● EXERCISE:
The records below hold a stretch from the line with "nous travaillons" through the line with "алее мы рассмотрим наиболее популярные"; return exactly those lines, ends included, and nothing more.

● INPUT:
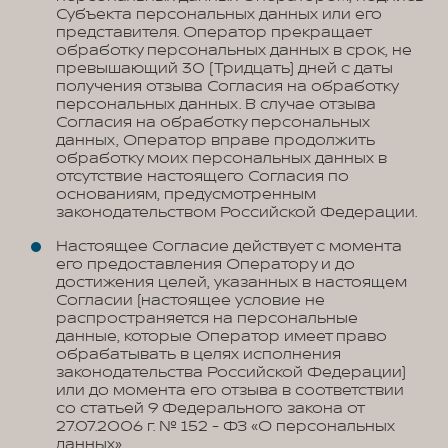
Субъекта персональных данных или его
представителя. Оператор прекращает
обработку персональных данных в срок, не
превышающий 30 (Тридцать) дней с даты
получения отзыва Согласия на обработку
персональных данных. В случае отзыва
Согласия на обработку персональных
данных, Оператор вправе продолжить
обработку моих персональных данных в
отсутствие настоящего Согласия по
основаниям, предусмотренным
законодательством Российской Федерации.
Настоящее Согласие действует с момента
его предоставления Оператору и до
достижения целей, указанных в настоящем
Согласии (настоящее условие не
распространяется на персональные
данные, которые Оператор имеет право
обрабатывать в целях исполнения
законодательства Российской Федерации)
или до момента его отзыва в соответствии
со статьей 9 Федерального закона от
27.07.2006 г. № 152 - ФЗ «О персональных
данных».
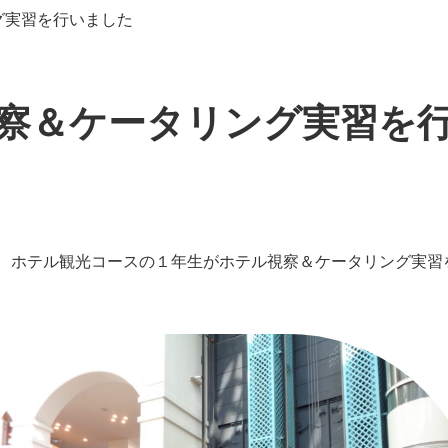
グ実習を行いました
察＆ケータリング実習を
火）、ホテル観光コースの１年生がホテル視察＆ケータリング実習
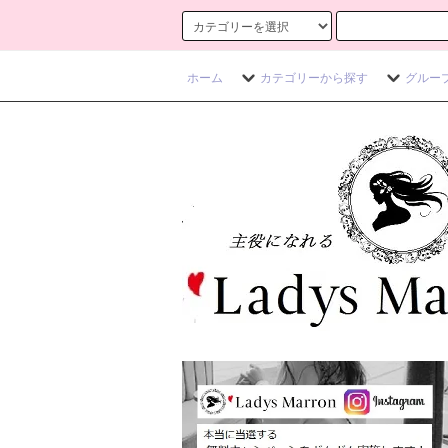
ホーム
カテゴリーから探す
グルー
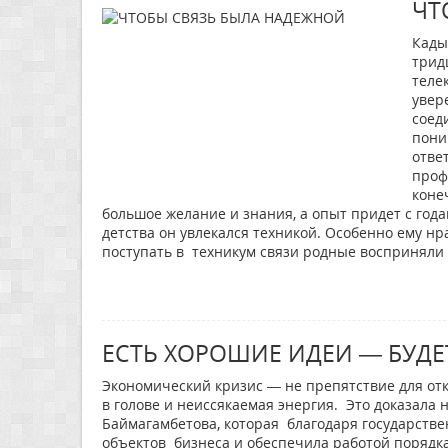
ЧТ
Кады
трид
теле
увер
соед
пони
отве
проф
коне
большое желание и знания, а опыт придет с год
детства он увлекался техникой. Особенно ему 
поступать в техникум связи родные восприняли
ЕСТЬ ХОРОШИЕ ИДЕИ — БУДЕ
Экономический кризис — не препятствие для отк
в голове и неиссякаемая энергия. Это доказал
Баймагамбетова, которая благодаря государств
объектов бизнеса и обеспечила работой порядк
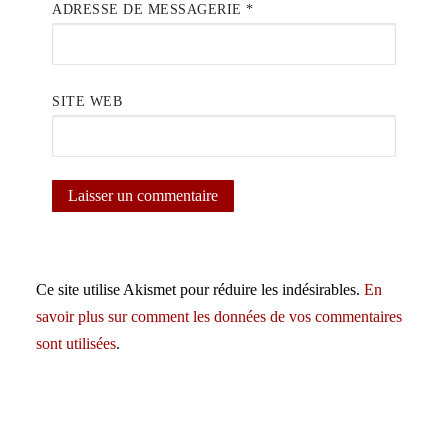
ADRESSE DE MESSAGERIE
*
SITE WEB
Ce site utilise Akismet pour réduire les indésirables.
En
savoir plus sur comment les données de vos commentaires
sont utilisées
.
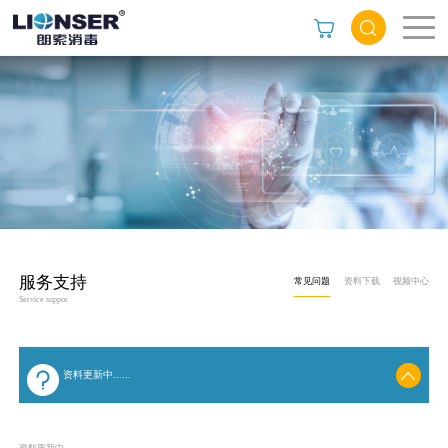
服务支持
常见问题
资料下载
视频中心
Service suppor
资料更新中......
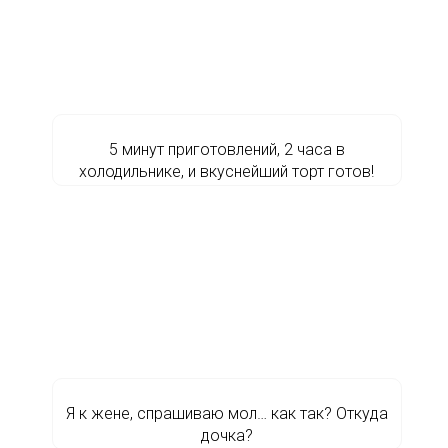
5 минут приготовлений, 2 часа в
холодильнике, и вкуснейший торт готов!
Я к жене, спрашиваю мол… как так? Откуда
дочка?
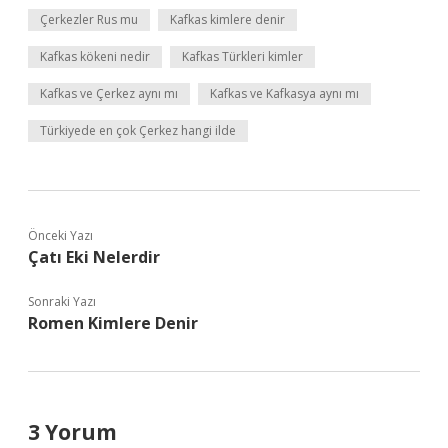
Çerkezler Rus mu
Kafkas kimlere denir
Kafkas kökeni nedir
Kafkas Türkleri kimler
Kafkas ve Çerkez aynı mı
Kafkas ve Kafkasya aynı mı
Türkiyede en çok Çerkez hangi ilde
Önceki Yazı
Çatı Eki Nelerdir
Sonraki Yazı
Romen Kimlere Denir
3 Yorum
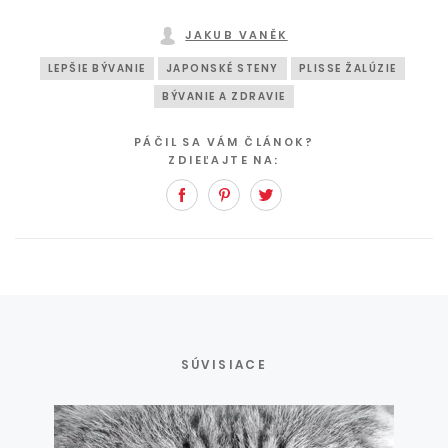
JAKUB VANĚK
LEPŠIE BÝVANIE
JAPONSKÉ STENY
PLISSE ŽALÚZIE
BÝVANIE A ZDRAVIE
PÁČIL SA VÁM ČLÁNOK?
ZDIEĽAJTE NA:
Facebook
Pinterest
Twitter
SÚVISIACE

---

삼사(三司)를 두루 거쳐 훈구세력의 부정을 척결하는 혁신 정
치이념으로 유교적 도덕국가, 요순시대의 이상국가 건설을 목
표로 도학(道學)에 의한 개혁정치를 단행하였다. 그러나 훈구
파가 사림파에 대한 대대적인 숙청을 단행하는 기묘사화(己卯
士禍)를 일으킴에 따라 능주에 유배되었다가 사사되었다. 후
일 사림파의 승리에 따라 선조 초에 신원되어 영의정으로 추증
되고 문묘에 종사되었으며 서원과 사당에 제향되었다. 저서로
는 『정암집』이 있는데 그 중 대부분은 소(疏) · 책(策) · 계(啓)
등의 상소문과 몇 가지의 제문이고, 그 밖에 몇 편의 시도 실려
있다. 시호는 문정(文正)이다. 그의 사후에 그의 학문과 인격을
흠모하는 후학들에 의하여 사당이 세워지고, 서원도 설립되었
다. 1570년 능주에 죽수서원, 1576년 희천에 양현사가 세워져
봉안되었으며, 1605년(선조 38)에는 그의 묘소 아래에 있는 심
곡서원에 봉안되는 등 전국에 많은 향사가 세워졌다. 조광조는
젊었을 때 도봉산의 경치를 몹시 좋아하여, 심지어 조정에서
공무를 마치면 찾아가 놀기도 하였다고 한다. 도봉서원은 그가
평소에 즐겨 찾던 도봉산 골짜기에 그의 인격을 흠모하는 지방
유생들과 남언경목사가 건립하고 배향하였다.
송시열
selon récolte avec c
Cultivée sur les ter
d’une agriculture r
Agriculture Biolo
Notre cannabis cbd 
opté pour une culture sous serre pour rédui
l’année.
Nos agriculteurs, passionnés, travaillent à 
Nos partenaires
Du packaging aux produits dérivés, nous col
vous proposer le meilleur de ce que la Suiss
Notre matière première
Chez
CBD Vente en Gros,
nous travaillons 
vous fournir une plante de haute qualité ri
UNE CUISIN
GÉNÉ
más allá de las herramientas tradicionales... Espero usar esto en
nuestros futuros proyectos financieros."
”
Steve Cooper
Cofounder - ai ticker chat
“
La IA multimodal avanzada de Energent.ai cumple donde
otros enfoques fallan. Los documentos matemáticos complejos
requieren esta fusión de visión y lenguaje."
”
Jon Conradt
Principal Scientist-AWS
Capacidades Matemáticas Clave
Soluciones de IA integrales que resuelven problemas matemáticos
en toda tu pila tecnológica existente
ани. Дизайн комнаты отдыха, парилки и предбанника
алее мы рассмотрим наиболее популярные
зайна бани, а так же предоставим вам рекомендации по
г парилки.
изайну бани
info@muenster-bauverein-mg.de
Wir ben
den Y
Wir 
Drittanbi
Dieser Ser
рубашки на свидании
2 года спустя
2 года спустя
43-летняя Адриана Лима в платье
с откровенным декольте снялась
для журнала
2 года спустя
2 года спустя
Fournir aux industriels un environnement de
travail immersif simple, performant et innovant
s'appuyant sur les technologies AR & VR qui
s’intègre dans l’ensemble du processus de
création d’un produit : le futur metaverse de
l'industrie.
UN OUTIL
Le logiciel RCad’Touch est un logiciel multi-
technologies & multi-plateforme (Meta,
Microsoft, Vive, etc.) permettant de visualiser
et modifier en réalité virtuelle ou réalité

● PROBLEM SOLUTION:
nous travaillons 
vous fournir une plante de haute qualité ri
UNE CUISIN
GÉNÉ
más allá de las herramientas tradicionales... Espero usar esto en
nuestros futuros proyectos financieros."
”
Steve Cooper
Cofounder - ai ticker chat
“
La IA multimodal avanzada de Energent.ai cumple donde
otros enfoques fallan. Los documentos matemáticos complejos
requieren esta fusión de visión y lenguaje."
”
Jon Conradt
Principal Scientist-AWS
Capacidades Matemáticas Clave
Soluciones de IA integrales que resuelven problemas matemáticos
en toda tu pila tecnológica existente
ани. Дизайн комнаты отдыха, парилки и предбанника
алее мы рассмотрим наиболее популярные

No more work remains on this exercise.